Un giorno prima della partenza, Olia stava facendo la valigia. La casa era in silenzio. Il telefono taceva già da due settimane. La suocera, arrivata a conoscenza dei debiti di suo genero, si era aggravata con la pressione e aveva smesso di comunicare. Marina era assorbita dai suoi problemi.

Quando la valigia era quasi pronta, suonò il campanello. Sulla soglia c’era Marina. Da sola. Sembrava magra e stanca.

— Io… sono qui solo per un attimo, — disse, con difficoltà decisa a entrare. — Volevo dirti… grazie. E… scusa. Per tutto. Ero stupida.

Olia la guardava e non sapeva cosa rispondere. La parola “scusa” era stata pronunciata, ma qualcosa le impediva di accettarla. Era stato detto e fatto troppo. La ferita era troppo profonda.

— Spero che tutto si risolva per voi, — disse Olia invece. Era una frase cortese, ma distaccata. Una frase per un estraneo.

Marina annuì.

— Buona vacanza, — disse e, voltandosi, si allontanò in fretta per le scale.
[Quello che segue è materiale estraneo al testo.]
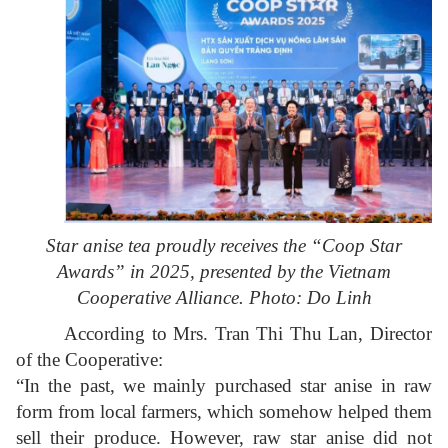
Star anise tea proudly receives the “Coop Star
Awards” in 2025, presented by the Vietnam
Cooperative Alliance. Photo: Do Linh
According to Mrs. Tran Thi Thu Lan, Director
of the Cooperative:
“In the past, we mainly purchased star anise in raw
form from local farmers, which somehow helped them
sell their produce. However, raw star anise did not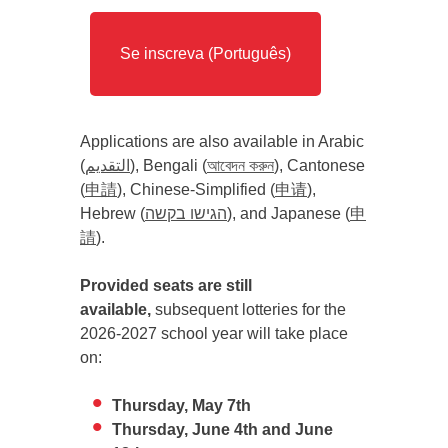
Se inscreva (Português)
Applications are also available in Arabic
(
التقديم
), Bengali (
আবেদন করুন
), Cantonese
(
申請
), Chinese-Simplified (
申请
),
Hebrew (
הגישו בקשה
), and Japanese (
申
請
).
Provided seats are still
available,
subsequent lotteries for the
2026-2027 school year will take place
on:
Thursday, May 7th
Thursday, June 4th and June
Olia chiuse la porta. Non provò né gioia né sollievo. Solo amarezza e stanchezza. Realizzò che nulla sarebbe più tornato come prima. Tra loro si era creata una crepa, che non poteva essere ricucita con alcuna scusa. La famiglia di suo marito, che le era sempre sembrata un clan monolitico, era in realtà un groviglio di contraddizioni, rancori ed egoismo. E lei, Olia, non voleva più farne parte.

Il giorno successivo, si trovava su un treno diretto a sud. Fuori dal finestrino scorrevano campi, boschi, piccole stazioni. Prese un libro, ma non lo aprì. Guardò fuori e pensò. Pensò che a volte, per salvare se stessi, è necessario distruggere il mondo intorno. O almeno quel mondo che ti soffoca.

Due giorni dopo mandò a Igor una foto. Una spiaggia vuota all’alba, un mare turchese e i suoi piedi nudi sulla sabbia umida. La didascalia era breve: “Qui è silenzioso”.

Igor guardò la foto e sorrise. Capì che sua moglie non partì semplicemente per una vacanza. Era andata a ritrovare se stessa. E fu certo che lei si sarebbe ritrovata. E che con tutto il resto l’avrebbero affrontato. Insieme. Ma secondo nuove regole. Secondo le sue regole. Ed era giusto.